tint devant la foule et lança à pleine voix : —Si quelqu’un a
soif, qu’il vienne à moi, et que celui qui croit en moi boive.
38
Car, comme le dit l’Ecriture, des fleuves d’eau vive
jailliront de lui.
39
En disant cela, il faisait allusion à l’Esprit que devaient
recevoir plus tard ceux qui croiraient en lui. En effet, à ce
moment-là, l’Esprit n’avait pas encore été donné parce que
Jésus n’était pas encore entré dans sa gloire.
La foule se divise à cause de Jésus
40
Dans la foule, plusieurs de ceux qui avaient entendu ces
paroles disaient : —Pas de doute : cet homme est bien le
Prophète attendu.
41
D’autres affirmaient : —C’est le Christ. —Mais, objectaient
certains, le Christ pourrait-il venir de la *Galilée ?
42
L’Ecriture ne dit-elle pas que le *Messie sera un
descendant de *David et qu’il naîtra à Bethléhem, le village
──────────────────────────────
**Work item:** All lines from the one containing "Dans la foule, plusieurs" down to the final line above are to be restated word for word; leave out the rest.

**Result of the task:**
Dans la foule, plusieurs de ceux qui avaient entendu ces
paroles disaient : —Pas de doute : cet homme est bien le
Prophète attendu.
41
D’autres affirmaient : —C’est le Christ. —Mais, objectaient
certains, le Christ pourrait-il venir de la *Galilée ?
42
L’Ecriture ne dit-elle pas que le *Messie sera un
descendant de *David et qu’il naîtra à Bethléhem, le village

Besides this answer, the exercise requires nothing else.